The Capabilities Approach
Martha Nussbaum's capabilities framework suggests that a just society must ensure all citizens have the genuine capability to achieve health. Not merely the formal right to join a waiting list, but the substantive ability to access transplantation when needed. The current system fails this test spectacularly.
“[!INSIGHT] Bioethicist Norman Daniels argues that health disparities are unjust when they result from the "natural lottery" of birth and geography”
— factors entirely outside individual control. The organ allocation system institutionalizes exactly this type of arbitrary disadvantage.
Policy Solutions on the Horizon
Redistricting: The 2020 Reforms and Their Limits
In 2020, UNOS implemented new geographic districts designed to reduce disparities. Liver allocation zones expanded from local to 250 nautical miles, allowing organs to travel further to reach sicker patients. Early results show modest improvement: the ratio between longest and shortest median wait times decreased from 5.2x to 3.7x.
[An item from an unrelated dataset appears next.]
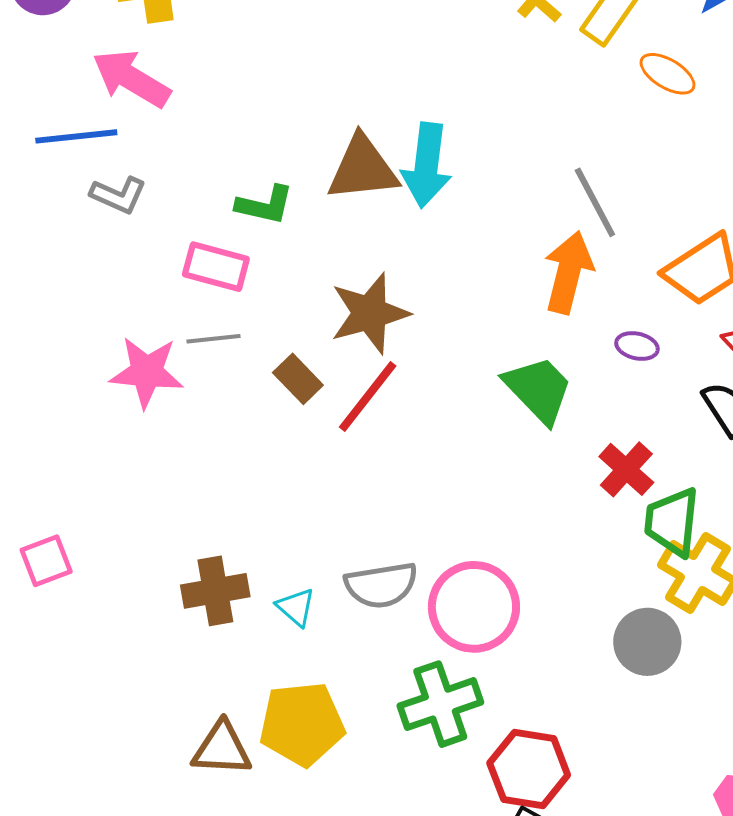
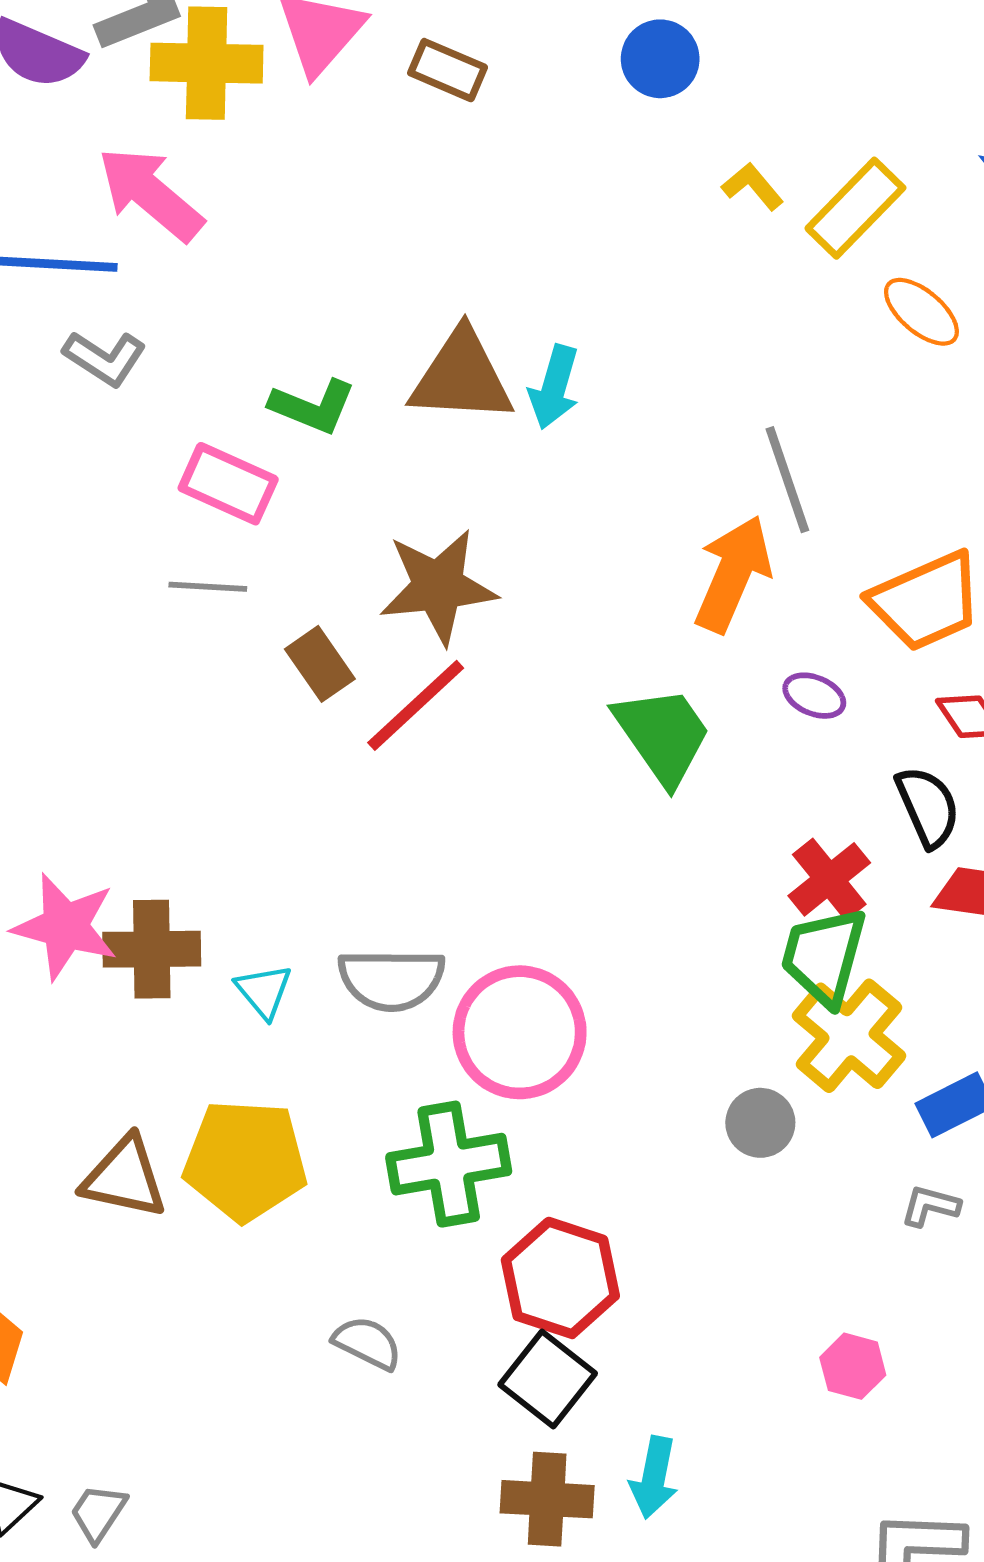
cyan arrow: (427, 165) -> (554, 387), size x0.7
pink star: (147, 372) -> (65, 927), moved
red cross: (626, 469) -> (829, 879), moved
gray circle: (647, 642) -> (760, 1123), size x0.7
But significant gaps remain. The fundamental problem — that organ supply varies by region while demand is relatively uniform — cannot be resolved through redistricting alone.
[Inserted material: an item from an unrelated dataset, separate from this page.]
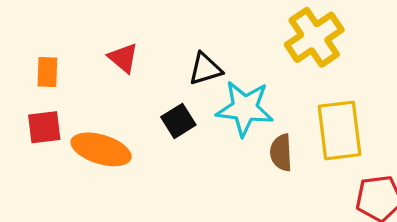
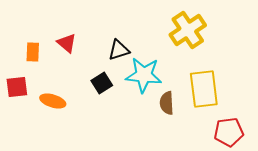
orange rectangle: (47, 72) -> (33, 52), moved
orange ellipse: (101, 149) -> (53, 101), size x0.7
Broader Reforms Under Debate
National allocation: Remove regional boundaries entirely, allocating organs to the sickest patients nationally. Critics argue this would concentrate organs at elite urban centers, reducing access in rural areas.
Organ markets: Create financial incentives for organ donation. The National Organ Transplant Act of 1984 prohibits this, but proponents argue regulated markets could dramatically increase supply.
Presumed consent: Switch from opt-in to opt-out donation systems. Countries like Spain have achieved donor rates 3x higher than the U.S. using this model.
Bioengineered organs: Invest in xenotransplantation and 3D bioprinting to eliminate scarcity entirely. This remains 10-20 years from clinical viability.
“*"Every ethical system in human history has grappled with the problem of scarcity. But organ scarcity is unique because it is artificial”
— we could solve it tomorrow if we changed our assumptions about donation, compensation, and the sanctity of the body."
The Waiting List as Moral Test
The organ allocation system forces us to confront uncomfortable questions about what we owe each other as members of a shared society. When a liver becomes available in Tennessee while a patient dies in California, we have made a choice — perhaps not consciously, but collectively.
Geography is not a moral criterion. Wealth is not a proxy for desert. Yet our current system treats both as if they were.
Key Takeaway: The ethics of organ allocation cannot be separated from the politics of healthcare access. Until we address the fundamental scarcity of organs through presumed consent, financial incentives, or technological innovation, we will continue to preside over a system where survival depends on the accident of location and the fortune of wealth.
Sources: United Network for Organ Sharing (UNOS) 2023 Annual Report; JAMA Surgery, "Geographic Disparities in Liver Transplant Access" (2022); Liver Transplantation, "Multi-Listing Patterns and Outcomes" (2019); Scientific Registry of Transplant Recipients (SRTR) Data; Caplan, A. & Coelho, D. (1998). The Ethics of Organ Transplants. Prometheus Books; Daniels, N. (2008). Just Health: Meeting Health Needs Fairly. Cambridge University Press.